En la película El rey de los gitanos (1978) de Frank
Pierson se escenifica aquel conflicto tan humanamente acentuado o soterrado en
la vida de todo hombre. David, el joven gitano, sobrelleva un conflicto con su
padre que estalla a raíz de que su abuelo, el rey de los gitanos, al morir lo
designa como su sucesor para juntar y dirigir a las tribus de gitanos
diseminados por Nueva York y el este de Pensilvania. El padre de David solía
golpear a su madre y a su hermana menor y además lo odiaba a él desde muy niño
por ser el preferido del abuelo (el rey de los gitanos). Para el abuelo, su
hijo (el padre de David) era simplemente un sujeto tonto. David recuerda al
respecto: “Los gitanos celebran todo.

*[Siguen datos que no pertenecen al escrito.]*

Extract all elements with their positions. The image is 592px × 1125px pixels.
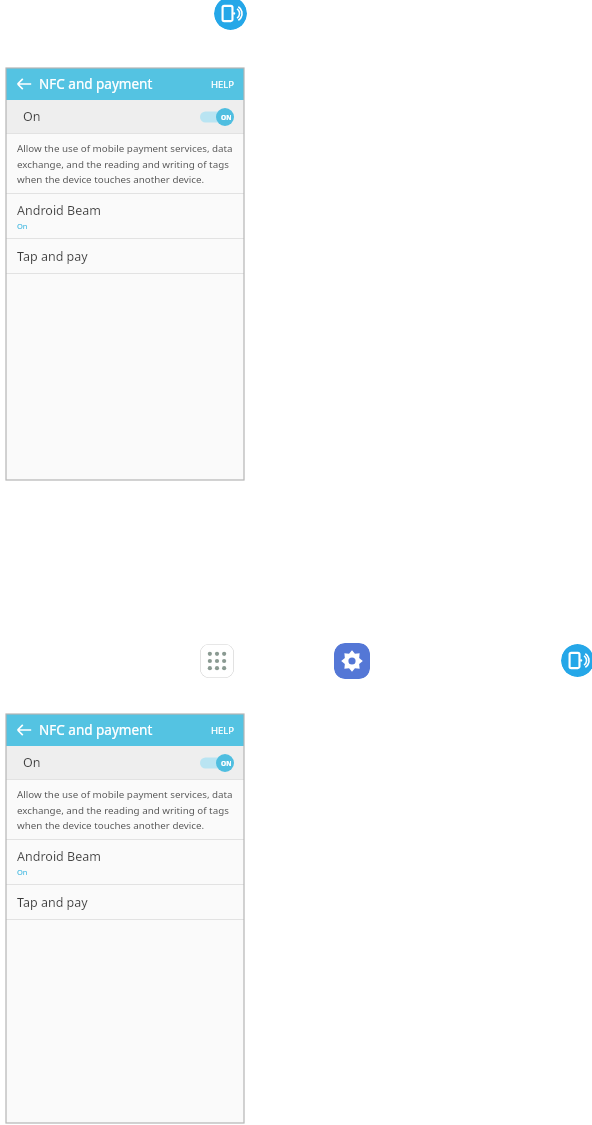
button[interactable]: Navigate up [14, 720, 34, 740]
button[interactable]: Settings [334, 643, 370, 679]
button[interactable]: Tap and pay [6, 885, 244, 919]
staticText: On [17, 867, 28, 877]
button[interactable]: On [6, 746, 244, 779]
button[interactable]: On [6, 100, 244, 133]
staticText: ON [221, 759, 232, 768]
staticText: Allow the use of mobile payment services… [17, 788, 234, 832]
staticText: On [23, 108, 41, 125]
staticText: On [17, 221, 28, 231]
staticText: Tap and pay [17, 894, 88, 911]
button[interactable]: Tap and pay [6, 239, 244, 273]
staticText: Allow the use of mobile payment services… [17, 142, 234, 186]
staticText: Android Beam [17, 202, 101, 219]
staticText: ON [221, 113, 232, 122]
staticText: NFC and payment [39, 721, 153, 739]
button[interactable]: Apps [200, 644, 234, 678]
button[interactable]: NFC and payment [214, 0, 247, 30]
staticText: Android Beam [17, 848, 101, 865]
staticText: Tap and pay [17, 248, 88, 265]
button[interactable]: NFC and payment [561, 644, 592, 677]
staticText: On [23, 754, 41, 771]
staticText: HELP [211, 724, 235, 737]
button[interactable]: Navigate up [14, 74, 34, 94]
button[interactable]: Android Beam [6, 194, 244, 238]
button[interactable]: Android Beam [6, 840, 244, 884]
staticText: HELP [211, 78, 235, 91]
staticText: NFC and payment [39, 75, 153, 93]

Mi
padre siempre iba demasiado lejos pues lo consideraban un tonto, por tanto se
emborrachaba y enloquecía”. Mientras que para el padre de David, él (como
hijo) siempre fue una amenaza a su “sucesión” como rey. El desenlace es
funesto: David mata a su padre como si fuera una simple bestia, lo persigue a
tiros de escopeta con sed de venganza porque un día anterior su padre mató
indirectamente a su adolescente hermana en un accidente. Para David matar a su
padre fue un acto indiscutiblemente liberador.
Pero hay un detalle, en el
entierro de su padre, David le espeta a su madre lo siguiente: “mira esto… cuando muere un hijo de perra (su
propio padre) es perdonado por lo que
hizo”. David moralmente no podía perdonar a su padre, ya que eso implicaba
reproducir no sólo la tradición de los gitanos que él cuestiona (los matrimonios
convenidos y la sucesión del poder por herencia) sino
aceptar que las cosas no cambian. Si la moral consiente y hasta justifica la
reproducción de sujetos tan ruines y desalmados
como su padre, todo orden que se sustente en esa “moral del perdón” no
pasa de ser un orden que se burla de las víctimas y ennoblece a los
victimarios. Aunque si se observa bien
ese detalle la reproducción de esa “moral del perdón” tiene que ver mucho con
la constitución del poder.
La muerte del padre por el hijo no
sólo es un parricidio, frecuentemente condenado moralmente y castigado
punitivamente, sino un hecho que desanuda una serie de nudos culturales que
tienen que ver con la estructuración del poder en todo orden social. Una
conocida conjetura dada por Freud permite asir algunas ideas al respecto. Al
decir de Freud: “La derrota del padre y
su profunda humillación han proporcionado los materiales para la representación
de su supremo triunfo. La general importancia adquirida por el sacrificio,
depende de que otorga al padre satisfacción por la violencia de que fue objeto,
precisamente con el mismo acto que perpetúa la memoria de tal violencia”. La
conversión de aquella “derrota histórica” en un “triunfo cultural” para el
poder del padre, que observa Freud, en el fondo ocurre cuando la figura del
padre se objetiva como parte de un sistema simbólico que permite reproducir la
estructura del poder: un poder que organiza no sólo la institución familiar y
su reproducción, sino el orden social mismo.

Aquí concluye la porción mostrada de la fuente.